▶ [The problem] If an entry holds a picture, leave that picture out. Give everything else again exactly.

▶ [Supplied records]

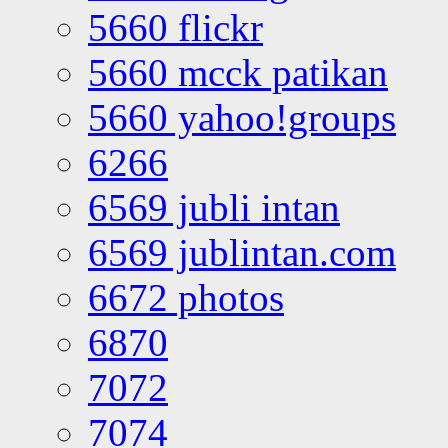
5660 flickr
5660 mcck patikan
5660 yahoo!groups
6266
6569 jubli intan
6569 jublintan.com
6672 photos
6870
7072
7074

▶ [Exercise result]
5660 flickr
5660 mcck patikan
5660 yahoo!groups
6266
6569 jubli intan
6569 jublintan.com
6672 photos
6870
7072
7074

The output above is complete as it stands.